→ Source information:

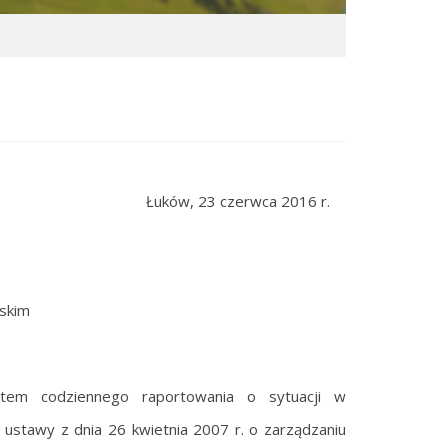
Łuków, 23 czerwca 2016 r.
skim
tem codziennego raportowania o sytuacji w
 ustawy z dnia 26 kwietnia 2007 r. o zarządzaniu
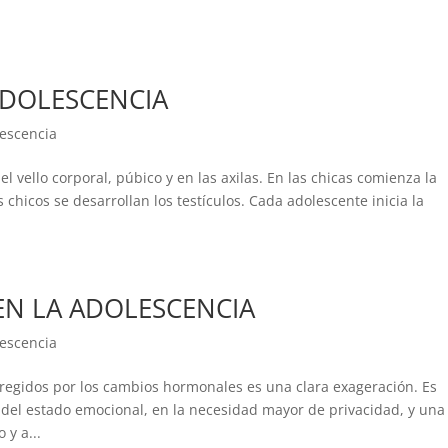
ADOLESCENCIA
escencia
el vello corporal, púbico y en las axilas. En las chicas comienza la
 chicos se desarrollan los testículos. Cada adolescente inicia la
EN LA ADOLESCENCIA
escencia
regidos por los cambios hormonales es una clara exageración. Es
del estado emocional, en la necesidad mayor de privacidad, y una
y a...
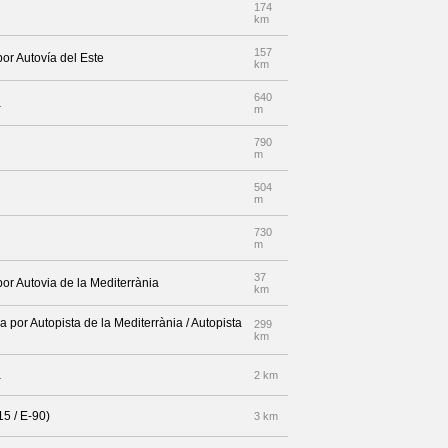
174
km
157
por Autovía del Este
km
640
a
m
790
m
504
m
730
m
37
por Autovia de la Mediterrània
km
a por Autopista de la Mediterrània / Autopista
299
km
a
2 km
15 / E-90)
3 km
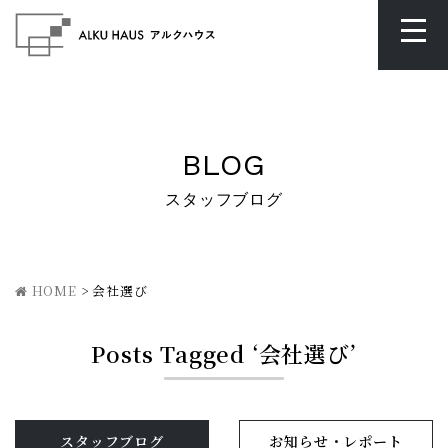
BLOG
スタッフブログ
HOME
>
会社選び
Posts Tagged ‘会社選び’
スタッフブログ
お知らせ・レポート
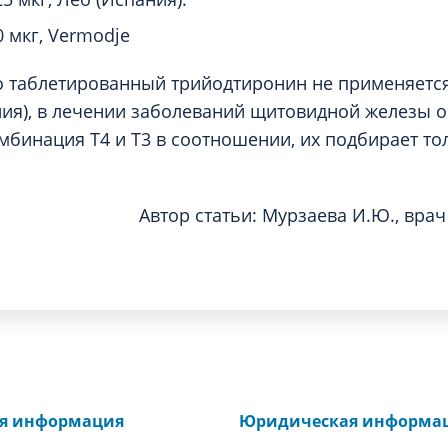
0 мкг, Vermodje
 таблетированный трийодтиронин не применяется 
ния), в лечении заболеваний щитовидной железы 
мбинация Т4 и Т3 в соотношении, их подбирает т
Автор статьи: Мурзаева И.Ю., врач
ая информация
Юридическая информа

...

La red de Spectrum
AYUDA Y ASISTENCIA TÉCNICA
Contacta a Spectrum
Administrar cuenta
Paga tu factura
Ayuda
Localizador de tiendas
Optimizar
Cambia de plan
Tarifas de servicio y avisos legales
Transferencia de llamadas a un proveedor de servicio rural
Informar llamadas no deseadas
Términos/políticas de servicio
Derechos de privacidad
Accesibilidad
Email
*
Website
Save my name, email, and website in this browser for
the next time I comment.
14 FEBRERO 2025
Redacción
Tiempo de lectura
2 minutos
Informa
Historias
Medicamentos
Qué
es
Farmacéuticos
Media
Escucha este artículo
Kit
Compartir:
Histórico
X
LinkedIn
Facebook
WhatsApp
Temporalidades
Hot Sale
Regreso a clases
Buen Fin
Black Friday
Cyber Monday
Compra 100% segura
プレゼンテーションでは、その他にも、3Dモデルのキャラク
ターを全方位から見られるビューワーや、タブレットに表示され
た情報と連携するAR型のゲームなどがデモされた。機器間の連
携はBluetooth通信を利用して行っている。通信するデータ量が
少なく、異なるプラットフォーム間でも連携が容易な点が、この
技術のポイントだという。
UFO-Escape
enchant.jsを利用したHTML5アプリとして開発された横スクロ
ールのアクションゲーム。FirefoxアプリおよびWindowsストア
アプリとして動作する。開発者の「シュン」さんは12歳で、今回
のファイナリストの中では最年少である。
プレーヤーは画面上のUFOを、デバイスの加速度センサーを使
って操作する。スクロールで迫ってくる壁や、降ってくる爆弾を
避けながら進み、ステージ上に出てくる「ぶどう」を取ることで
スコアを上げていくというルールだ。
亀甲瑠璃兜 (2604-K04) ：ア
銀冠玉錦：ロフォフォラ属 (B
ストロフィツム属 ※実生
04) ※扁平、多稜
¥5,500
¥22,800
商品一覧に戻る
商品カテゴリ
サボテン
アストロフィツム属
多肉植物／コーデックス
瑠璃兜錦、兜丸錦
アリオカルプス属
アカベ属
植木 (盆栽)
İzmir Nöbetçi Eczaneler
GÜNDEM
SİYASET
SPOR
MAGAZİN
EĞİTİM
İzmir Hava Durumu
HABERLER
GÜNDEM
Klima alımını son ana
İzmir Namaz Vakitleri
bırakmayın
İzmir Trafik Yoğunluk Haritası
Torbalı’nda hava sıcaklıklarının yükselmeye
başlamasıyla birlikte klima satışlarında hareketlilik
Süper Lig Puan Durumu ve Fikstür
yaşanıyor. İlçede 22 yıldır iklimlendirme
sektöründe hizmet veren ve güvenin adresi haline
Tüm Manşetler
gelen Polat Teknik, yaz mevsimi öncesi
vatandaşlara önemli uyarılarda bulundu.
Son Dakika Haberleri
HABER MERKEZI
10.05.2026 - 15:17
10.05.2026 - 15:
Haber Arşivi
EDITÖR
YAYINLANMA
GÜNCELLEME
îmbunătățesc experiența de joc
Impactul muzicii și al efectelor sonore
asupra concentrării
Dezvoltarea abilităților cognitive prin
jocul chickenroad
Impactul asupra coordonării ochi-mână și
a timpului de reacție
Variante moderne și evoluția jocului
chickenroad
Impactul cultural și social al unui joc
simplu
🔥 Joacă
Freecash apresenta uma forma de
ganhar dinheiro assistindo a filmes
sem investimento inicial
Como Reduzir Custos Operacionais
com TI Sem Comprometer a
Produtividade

==

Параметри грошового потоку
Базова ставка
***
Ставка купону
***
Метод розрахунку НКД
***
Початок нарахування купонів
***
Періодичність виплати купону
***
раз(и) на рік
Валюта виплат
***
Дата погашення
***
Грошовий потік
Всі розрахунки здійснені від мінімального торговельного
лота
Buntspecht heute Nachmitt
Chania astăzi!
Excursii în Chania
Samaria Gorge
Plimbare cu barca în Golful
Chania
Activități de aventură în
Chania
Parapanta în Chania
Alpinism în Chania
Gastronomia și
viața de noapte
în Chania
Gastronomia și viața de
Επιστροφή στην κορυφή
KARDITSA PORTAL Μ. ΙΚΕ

→ Instructions for the task: Restate word for word the entries above from the line with "viața de noapte" through the line with "KARDITSA PORTAL Μ. ΙΚΕ", inclusive, leaving out everything else.

→ Your response:
viața de noapte
în Chania
Gastronomia și viața de
Επιστροφή στην κορυφή
KARDITSA PORTAL Μ. ΙΚΕ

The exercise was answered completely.